It came about this way: our good friends, L and M, celebrated their 25th anniversary this week with a party last night, a barbecue, to which I had promised to bring two buckets of home-made ice cream. Yesterday I bought 3 bags of ice, a gallon of homogenized milk, a quart and a half of whipping cream, and coarse salt. I had decided to make strawberry ice cream and pralines and cream ice cream.
For the strawberry ice cream I got out a quart of cleaned, chopped, frozen strawberries from last summer's harvest (since so far there are only flowers in the strawberry bed, no berries yet). I made that into a quart of strawberry topping (same as freezer jam), which I added to the two quarts of vanilla ice cream when they were finished.
I use a fairly large ice cream freezer that operates the old-fashioned way with ice and salt, but has a motor to turn the paddle. It takes about 20 to 30 minutes to freeze a batch. When it's ready it's very soft, and benefits from spending some time in the freezer to harden up a little. Just don't let it freeze all the way or you get an impenetrable brick.
Then I made pralines according to a recipe from Epicurious. It called for boiling brown sugar, white sugar, cream, salt, up to 238ºF. But it had called for a 2 quart sauce pan, and because the pan was slightly too small to achieve that temp without boiling over, the pralines never really hardened. I put them in the freezer as a slurry on two cookie trays.
I made a batch of butterscotch ice cream and dropped in the praline mixture in small chunks, and we were off to the party.
By the time we ate the ice cream the praline mixture had melted into the ice cream as flavoring, and the pecans were simply in there as in butter pecan. Oh well, it tasted just fine. Next time I'll use a bigger pan and be able to boil the mixture up to the proper stage.
However, I had OODLES of praline mix left over. So this morning I thought: wouldn't that make a nice batch of sticky buns? Unhuh! It did. But I put the buns on my largest cookie tray, not in a pan with taller sides.
Jim and I were sitting in the solar space, reading the Saturday Globe and Mail from Toronto, watching out for the occasional customer while the buns baked upstairs.

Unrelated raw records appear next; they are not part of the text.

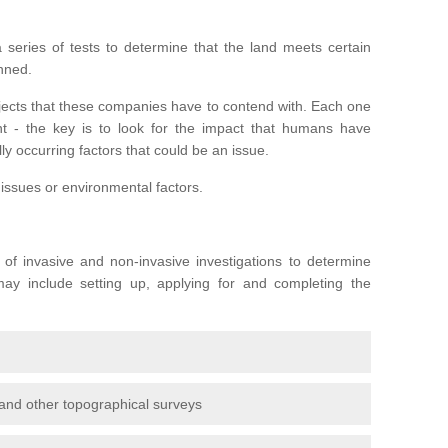
series of tests to determine that the land meets certain
anned.
ojects that these companies have to contend with. Each one
rent - the key is to look for the impact that humans have
ly occurring factors that could be an issue.
 issues or environmental factors.
y of invasive and non-invasive investigations to determine
 may include setting up, applying for and completing the
and other topographical surveys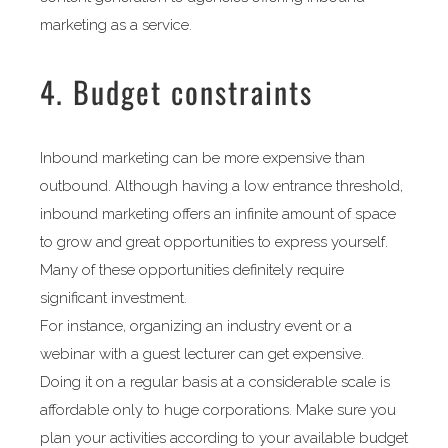
marketing as a service.
4. Budget constraints
Inbound marketing can be more expensive than
outbound. Although having a low entrance threshold,
inbound marketing offers an infinite amount of space
to grow and great opportunities to express yourself.
Many of these opportunities definitely require
significant investment.
For instance, organizing an industry event or a
webinar with a guest lecturer can get expensive.
Doing it on a regular basis at a considerable scale is
affordable only to huge corporations. Make sure you
plan your activities according to your available budget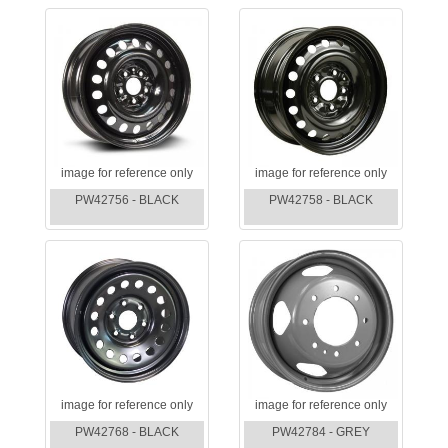
image for reference only
image for reference only
PW42756 - BLACK
PW42758 - BLACK
image for reference only
image for reference only
PW42768 - BLACK
PW42784 - GREY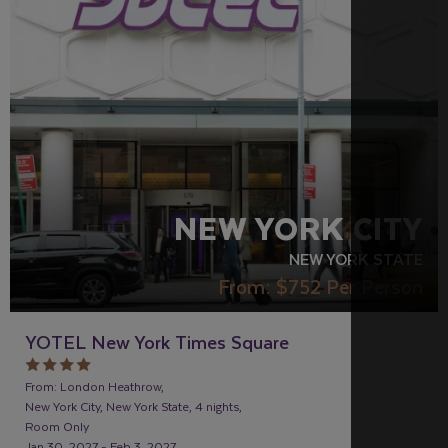
LGBTQ+ FRIENDLY
RECOMMENDED
NEW YORK CITY
NEW YORK STATE
From:
$752
Per Person
YOTEL New York Times Square
From: London Heathrow,
New York City, New York State, 4 nights,
Room Only
Jan 30, 2027 - Feb 3, 2027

When I came up to take them out of the oven the kitchen was full of smoke, and more smoke was streaming out of the oven vents. Help!
I quickly turned off the gas, pulled the buns from the oven (they turned out just fine), and surveyed the damage. About half of the oven floor was covered with a bubbling mixture of sugar and butter, and some had even dripped down the sides to the underneath part.

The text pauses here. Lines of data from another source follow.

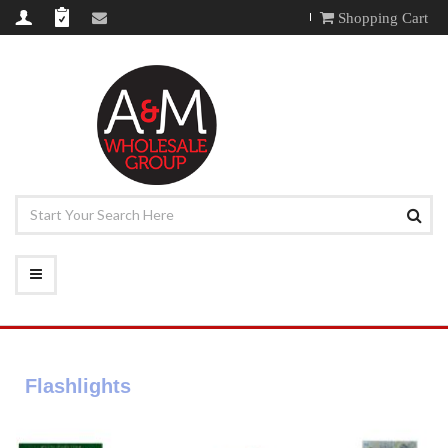
Shopping Cart
Flashlights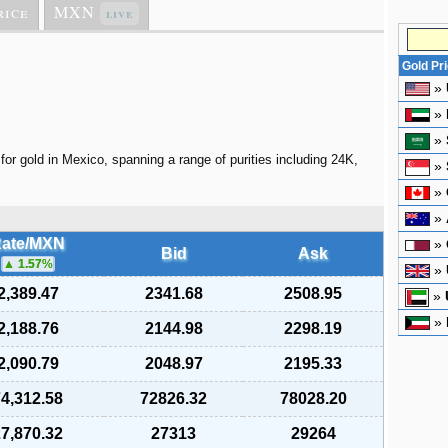
rice
MXN
live
Gold Pr
»
»
»
for gold in Mexico, spanning a range of purities including 24K,
»
»
»
ate/MXN
»
Bid
Ask
1.57
%
»
2,389.47
2341.68
2508.95
»
»
2,188.76
2144.98
2298.19
2,090.79
2048.97
2195.33
4,312.58
72826.32
78028.20
7,870.32
27313
29264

I immediately started scooping up what I could, the part that was still liquid. But there were large areas that had hardened into a black crust. As the oven cooled I cleaned. When it was cool enough, I removed the floor of the oven and was able to reach down to the lower level and clean off the spills there. It took over an hour to get almost all of the mess cleaned up.
Now I think I'll put the floor back in and turn on the self-cleaning feature to get it all the way back to pristine again.
What's the lesson in this? Maybe not to be proud of a clean oven? Maybe, use a bigger pan so the sticky mix doesn't boil over and make a mess!!!!
P.S. It was too horrendous to take any pictures!